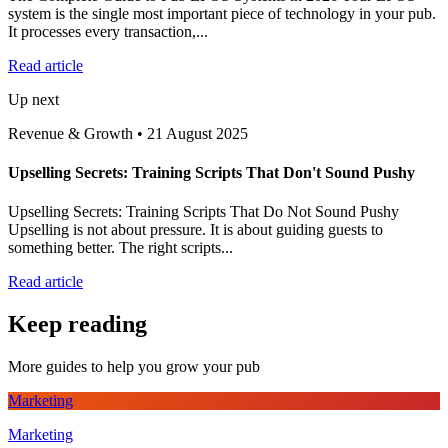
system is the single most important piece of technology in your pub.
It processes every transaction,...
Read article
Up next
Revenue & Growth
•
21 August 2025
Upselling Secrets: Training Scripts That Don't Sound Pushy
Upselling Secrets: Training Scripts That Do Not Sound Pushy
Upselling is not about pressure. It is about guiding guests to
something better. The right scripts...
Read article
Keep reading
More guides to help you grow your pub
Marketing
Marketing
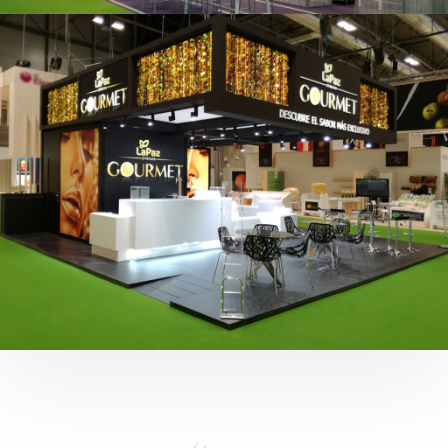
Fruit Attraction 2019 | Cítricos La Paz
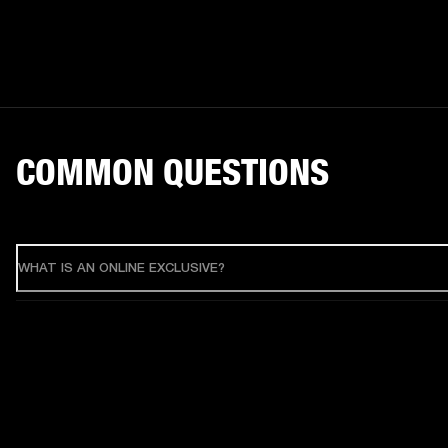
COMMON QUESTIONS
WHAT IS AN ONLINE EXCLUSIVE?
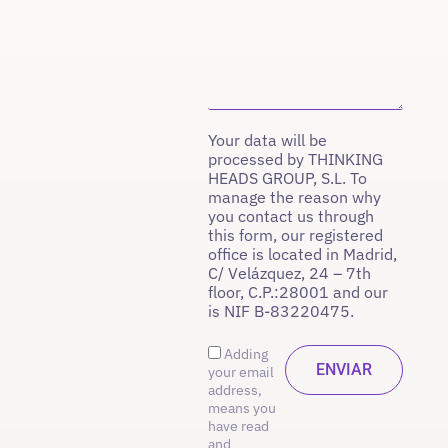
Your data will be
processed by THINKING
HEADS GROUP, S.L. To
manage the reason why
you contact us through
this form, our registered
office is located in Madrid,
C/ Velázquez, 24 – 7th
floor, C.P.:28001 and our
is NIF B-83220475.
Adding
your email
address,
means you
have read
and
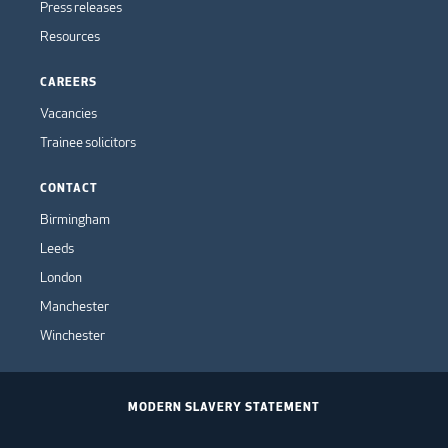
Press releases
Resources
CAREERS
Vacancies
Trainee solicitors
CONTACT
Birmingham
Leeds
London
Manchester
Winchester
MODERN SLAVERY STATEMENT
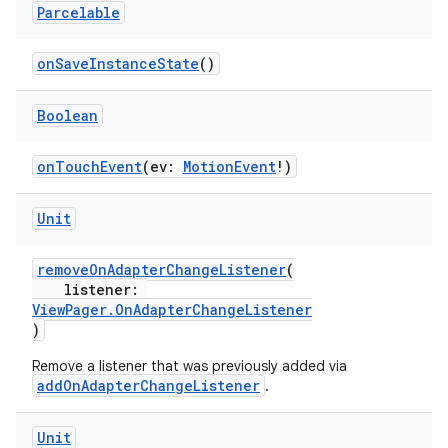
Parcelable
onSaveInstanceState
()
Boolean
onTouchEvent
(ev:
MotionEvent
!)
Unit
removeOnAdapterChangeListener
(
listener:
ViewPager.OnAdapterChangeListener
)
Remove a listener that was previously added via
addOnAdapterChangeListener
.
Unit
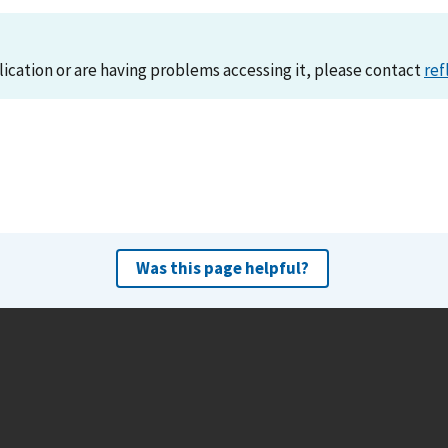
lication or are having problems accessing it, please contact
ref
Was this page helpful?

────────────────────────────────────────

Look through the entries for the string "Pushy". Every line that has it belongs in the answer.

Upselling Secrets: Training Scripts That Don't Sound Pushy
Upselling Secrets: Training Scripts That Do Not Sound Pushy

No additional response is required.